Jongin bunu öğrenmek istiyordu. Kyungsoo'nun bedenine kalbine yaptığı şeyin ne olduğu ne anlam ifade ettiğini öğrenmek istiyordu. Bu yüzden Soo'nun dibinden ayrılmıyordu ama sağ olsun Kyungsoo Jongin'e yardımdan çok kösteklik yapıyordu.
+"Acıyor ama Soo! Bırakır mısın artık kolu mu?"
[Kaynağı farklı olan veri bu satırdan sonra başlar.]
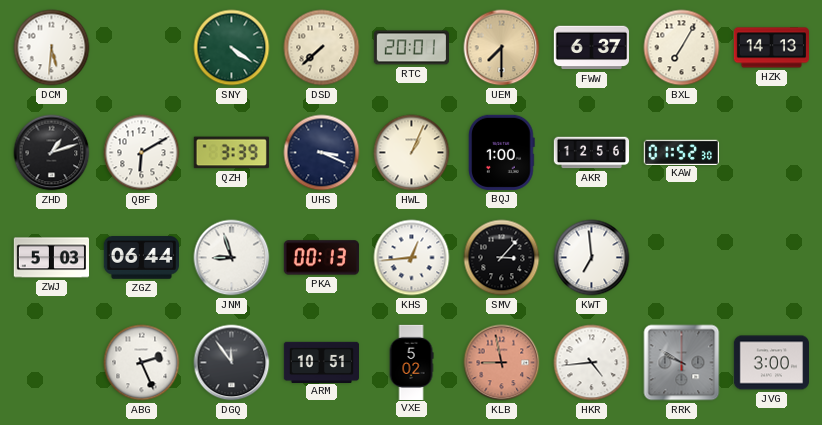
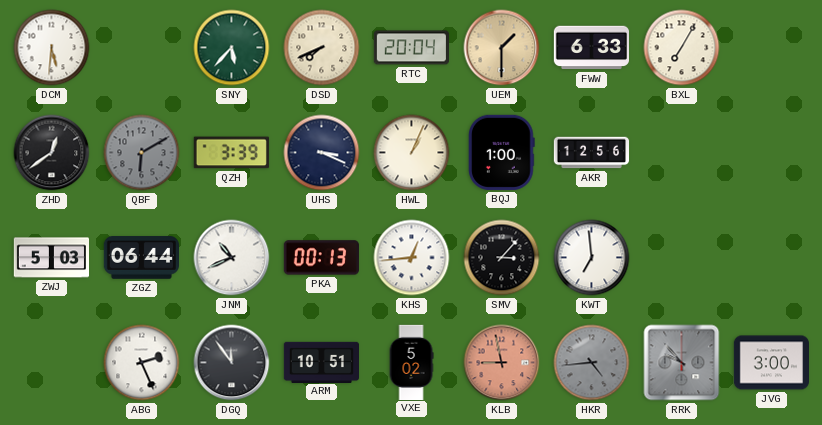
SNY: 4:21 -> 5:37
DSD: 7:38 -> 7:41
RTC: 20:01 -> 20:04
UEM: 7:30 -> 1:30
FWW: 6:37 -> 6:33
HZK: 14:13 -> none
ZHD: 1:12 -> 12:39
QBF dial: white -> grey
KAW: 01:52 -> none
JNM: 8:57 -> 10:41
HKR dial: white -> grey
RRK: 9:50 -> 9:53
Jongin haftasonunu Kyungsoo ile geçirmek için onun evine gelmişti. Çünkü telefonunu ne açıyor ne de mesajlarına cevap veriyordu. Evlerine geldiğinde kapıyı hizmetli açmıştı ve Kyungsoo'nun uyuduğunu söylemişti. Jongin yine de eve girmişti. Bir yarım saat Kyungsoo'nun uyanmasını beklemişti ama uyanmamıştı. Çareyi onu uyandırmakta bulmuştu. Odasına gidip yatakda yüz üstü horul horul uyuyan bedene bir kaç dakika bakmıştı ama görüş açısına giren çıplak bacaklar ısınmasına neden olunca Kyungsoo'u kolundan sarsarak uyandırmıştı.
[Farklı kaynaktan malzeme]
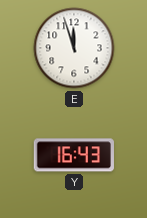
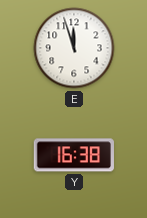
Y: 16:43 -> 16:38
Bugün haftasonuydu. Hatta cumartesiydi ve cumartesi günü gece saat dörtte uyuyup öğlen üçte kalktığın gün aralığına deniliyordu. Saat şu an öğlen bile olmamıştı. Kyungsoo bunu uyanamamasından gayet rahat bir şekilde anlıyordu. Annesi bugün evde olmayacaktı. Babası zaten kaç gündür eve gelmiyordu. E hizmetli de Kyungsoo'yu uyandıracak cesarete sahip değilse şu an kolunu dürtükleyen kişi kimdi? Eceline neden bu kadar susamıştı?
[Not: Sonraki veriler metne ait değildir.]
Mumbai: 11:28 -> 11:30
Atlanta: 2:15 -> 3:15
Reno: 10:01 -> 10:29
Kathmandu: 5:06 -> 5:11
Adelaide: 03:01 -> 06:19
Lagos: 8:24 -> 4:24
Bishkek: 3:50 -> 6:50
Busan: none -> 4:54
Kyungsoo zorda olsa gözlerini sinirle açmıştı. Karşısında kendine gülümseyerek bakan esmer çocuğu görünce önce bir süre ona baktı. Günaydın kelimesini duyduğu gibi gözlerini geri kapatıp gördüğü kabusun geçmesini dileyerek ona sırtını dönmüştü ama Jongin hala ısrarla sesleniyordu ve onu dürtüklüyordu. Tabii ki bu muameleye sinirleri daha fazla katlanamamıştı ve hışımla yerinden kalkıp Jongin'i kolundan tutarak yatağına yatırdı. Dizini koltuk altına koyarak zorladı ve eliyle çekiştirdi. Jongin'den acı dolu iniltiler yükselmeye başlamıştı.
ŞİMDİ OKUDUĞUN
Yin Love Yang
Fanfiction"Benim içimde bir sen var. Bunu biliyorsun değil mi?" "Evet ve sanırım bu yüzden sana aşık oldum Jongin." ------ "Sen benim aydınlığımsın. Ben de senin karanlığım." "Sehun-ah..." ------ "Saçlarımı okşasana Baekhyun." "..." ------ Denge olmadan düny...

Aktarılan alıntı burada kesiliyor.